Where. Il giornalismo universitario è legato ad un
luogo (l’Università) che è a sua volta parte di luoghi più ampi (la
città, il mondo). Che esso debba coltivare il suo specifico, quello di
raccontare il mondo accademico, è fuori discussione. Il programma del
Festival Internazionale del Giornalismo di Perugia non mette in
discussione neanche il resto: «Qual è la missione che i giovani
aspiranti giornalisti si prefissano per “movimentare” il loro Ateneo e la loro città?».
Eppure, proprio l’idea che il giornalismo universitario esca dalle aule
è quella che ispira più diffidenza.
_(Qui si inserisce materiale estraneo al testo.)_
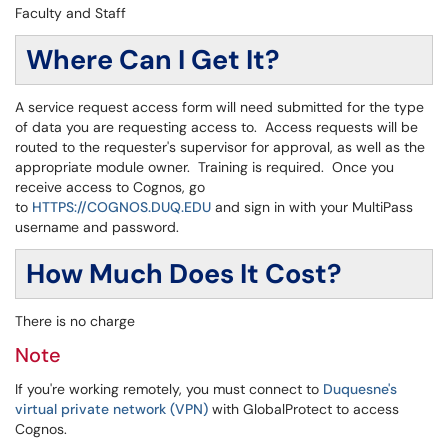
Faculty and Staff
Where Can I Get It?
A service request access form will need submitted for the type
of data you are requesting access to. Access requests will be
routed to the requester's supervisor for approval, as well as the
appropriate module owner. Training is required. Once you
receive access to Cognos, go
to
HTTPS://COGNOS.DUQ.EDU
and sign in with your MultiPass
username and password.
How Much Does It Cost?
There is no charge
Note
If you're working remotely, you must connect to
Duquesne's
virtual private network (VPN)
with GlobalProtect to access
Cognos.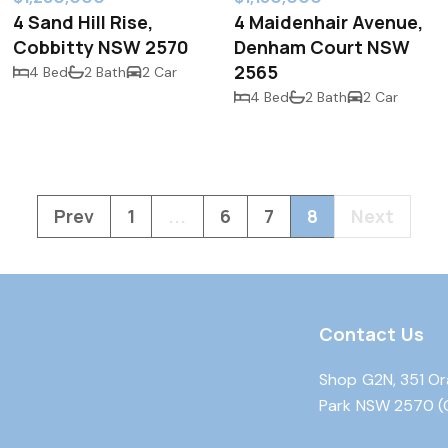
4 Sand Hill Rise,
4 Maidenhair Avenue,
Cobbitty NSW 2570
Denham Court NSW
2565
4 Bed
2 Bath
2 Car
4 Bed
2 Bath
2 Car
Prev
1
...
6
7
8
Next
Contact Us
Shop G2N, 351 Or
Park NSW 2570 (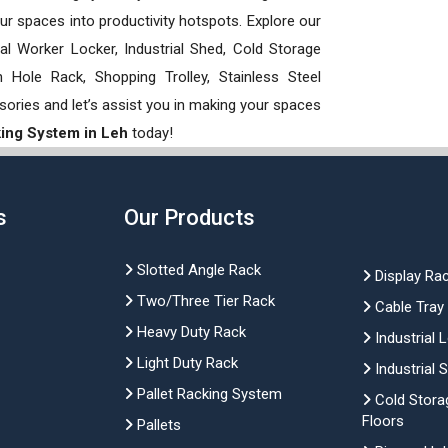
our spaces into productivity hotspots. Explore our
rial Worker Locker, Industrial Shed, Cold Storage
Hole Rack, Shopping Trolley, Stainless Steel
sories and let’s assist you in making your spaces
king System in Leh
today!
s
Our Products
Slotted Angle Rack
Display Ra
Two/Three Tier Rack
Cable Tray
Heavy Duty Rack
Industrial 
Light Duty Rack
Industrial 
Pallet Racking System
Cold Stora
Floors
Pallets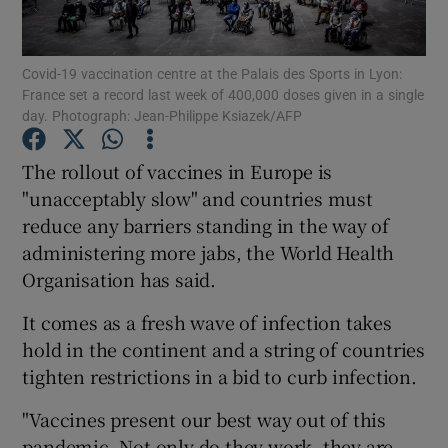
Show Podcasts sub sections
Covid-19 vaccination centre at the Palais des Sports in Lyon:
France set a record last week of 400,000 doses given in a single
day. Photograph: Jean-Philippe Ksiazek/AFP
The rollout of vaccines in Europe is
"unacceptably slow" and countries must
Show Gaeilge sub sections
reduce any barriers standing in the way of
administering more jabs, the World Health
Show History sub sections
Organisation has said.
It comes as a fresh wave of infection takes
hold in the continent and a string of countries
tighten restrictions in a bid to curb infection.
 window
"Vaccines present our best way out of this
pandemic. Not only do they work, they are
Show Sponsored sub sections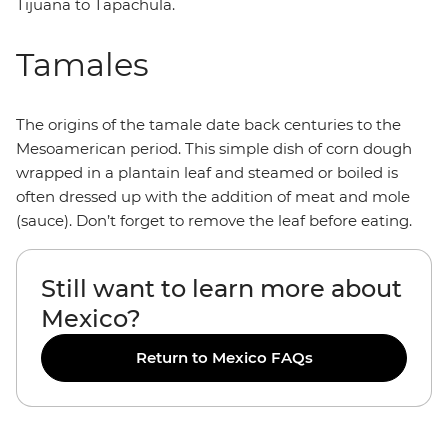
Tijuana to Tapachula.
Tamales
The origins of the tamale date back centuries to the
Mesoamerican period. This simple dish of corn dough
wrapped in a plantain leaf and steamed or boiled is
often dressed up with the addition of meat and mole
(sauce). Don’t forget to remove the leaf before eating.
Still want to learn more about
Mexico?
Return to Mexico FAQs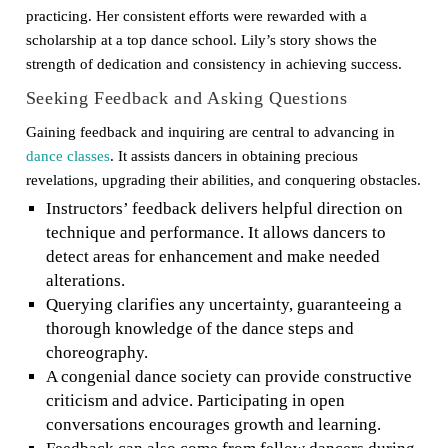
practicing. Her consistent efforts were rewarded with a
scholarship at a top dance school. Lily’s story shows the
strength of dedication and consistency in achieving success.
Seeking Feedback and Asking Questions
Gaining feedback and inquiring are central to advancing in
dance classes
. It assists dancers in obtaining precious
revelations, upgrading their abilities, and conquering obstacles.
Instructors’ feedback delivers helpful direction on
technique and performance. It allows dancers to
detect areas for enhancement and make needed
alterations.
Querying clarifies any uncertainty, guaranteeing a
thorough knowledge of the dance steps and
choreography.
A congenial dance society can provide constructive
criticism and advice. Participating in open
conversations encourages growth and learning.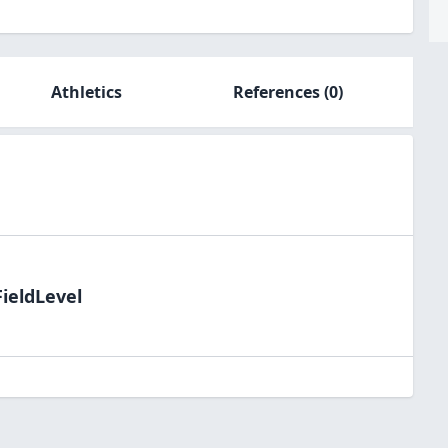
Athletics
References
(0)
FieldLevel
Ma si può negare agli studenti che
si accostano al giornalismo il diritto-dovere di affacciarsi sul mondo
che li circonda? Si può insegnare l’etica della notizia spiegando loro
che ci sono cose che non vanno raccontate? Si può farlo, poi, in una
città in cui le voci che raccontano sono già così rare? Si
può insegnare un mestiere cominciando dal negarne la deontologia?
Why. I giornali universitari si fanno per insegnare e
per permettere agli studenti di imparare. Sono esperienze didattiche
che devono coinvolgere chi studia e pratica il mestiere, perché solo
chi lo conosce potrà insegnarlo agli altri. Visto che nessuno ha mai
imparato una professione semplicemente rimanendo seduto sui banchi, è
ovvio che le esperienze didattiche sul giornalismo prevedano la
prassi, come anche le esperienze delle grandi scuole di professione ci
insegnano e come ci insegna la stessa storia del giornalismo. Eppure
c’è chi afferma che un giornale che insegni una professione attraverso
la pratica vada oltre il suo statuto didattico, imbocchi una strada
pericolosa. Qui non è più in questione solo la natura del giornalismo.
È pure in questione la natura della didattica, la legittimità di
un apprendimento basato (anche) sul fare, e non semplicemente
sull’approccio teorico. È in discussione, in fondo, il senso stesso del
verbo insegnare.
È forse la più sottile delle questioni fin qui poste. Ma non è certo – dentro un Ateneo – quella meno importante.